La violence de l’intolérance, au cinéma, ça vous révolte, mais dans la vie ?

La force d’un mouvement solidaire, au cinéma, ça vous bouleverse, mais dans la vie ?

Puisqu’il est question d’images, rappelons celles des interruptions de journaux télévisés de France 2 : en 2003, ils n’étaient que des intermittents, en 2014 ce sont tous les chômeurs et précaires qui défendent ensemble leur droits. Et cette fois, ils n’ont pas eu la parole. Tout est reconduit -en pire- depuis 2003.
Nous voulons arrêter ce massacre
Le plein-emploi est mort, 80% des embauches se font en contrats courts, plus d’un chômeur sur deux n’est pas indemnisé, 9 millions de personnes vivent sous le seuil de pauvreté... Et, pendant ce temps : casse des droits sociaux, du droit syndical, de la Sécurité Sociale, de l’inspection du travail... Tout est fait pour obtenir une main d’œuvre corvéable à merci !

Arrêtons le massacre

Mme la Ministre de la Culture et de la Communication croit pouvoir dire qu’il n’y a « pas de risque pour les festivals » parce que la mesure sur les délais d’indemnisation « va être corrigée ». Mais, Monsieur le Ministre du Travail le sait bien : nous réclamons que les propositions de tous les concernés soient examinées. Il s’agit aujourd’hui d’une lutte de tous les travailleurs, unitaire, grandissante et qui ne s’arrêtera pas, tant que les droits sociaux seront mis à mal.

En même temps, ce jeudi 17 Avril est le 39e jour de grève de la faim de Franck de Bourgogne. Ont également lieu des actions dans les agences d’intérim, des mobilisations dans les rues, des grèves dans des théâtres, des AG ; des gens se coordonnent partout en France, continuent de lutter contre la précarisation et préparent la suite...

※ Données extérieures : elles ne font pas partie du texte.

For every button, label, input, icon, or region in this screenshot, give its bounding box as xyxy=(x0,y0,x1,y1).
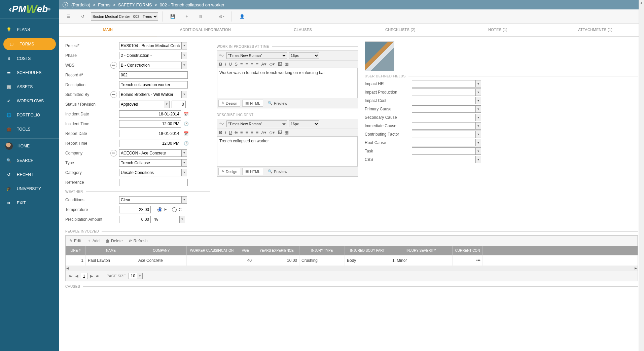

La lutte est loin d’être endiguée.

Et tout ça ce n’est pas du cinéma !

Au fait, c’est quand Cannes ?

Coordination des intermittents et précaires (idf)
http://www.cip-idf.org/


Lettre ouverte aux absents immobiles

http://www.cip-idf.org/article.php3?id_article=6970

« Quand ceux qui luttent contre l’injustice montrent leurs visages meurtris,
Grande est l’impatience de ceux qui vivent en sécurité.
De quoi vous plaignez-vous ? demandent-ils
Vous avez lutté contre l’injustice !
C’est elle qui a eu le dessus, alors taisez-vous !
Qui lutte doit savoir perdre !
Qui cherche querelle s’expose au danger !
Qui professe la violence n’a pas le droit d’accuser la violence !
Ah ! mes amis, vous qui êtes à l’abri, pourquoi cette hostilité ?
Sommes-nous vos ennemis, nous qui sommes les ennemis de l’injustice ?
Quand ceux qui luttent contre l’injustice sont vaincus,
L’injustice passera-t-elle pour justice ?
Nos défaites, voyez-vous, ne prouvent rien,
Sinon que nous sommes trop peu nombreux à lutter contre l’infamie,
Et nous attendons de ceux qui regardent qu’ils éprouvent au moins quelque honte. »

Bertolt BRECHT

Lettre ouverte aux absents immobiles, structures culturelles qui profitent de l’intermittence du spectacle sans jamais la défendre, sans oublier les grosses boîtes de production audiovisuelles et de spectacle qui exploitent toujours plus, et pour des salaires de plus en plus indécents, des techniciens qui, eux non plus, ne s’intéressent pas au sujet... par Franck de Bourgogne, metteur en zen dijonnais membre de la Coordination des Intermittents et Précaires, 38e jour de grève de la faim.

Salut, c’est Franck Halimi, dit Franck de Bourgogne.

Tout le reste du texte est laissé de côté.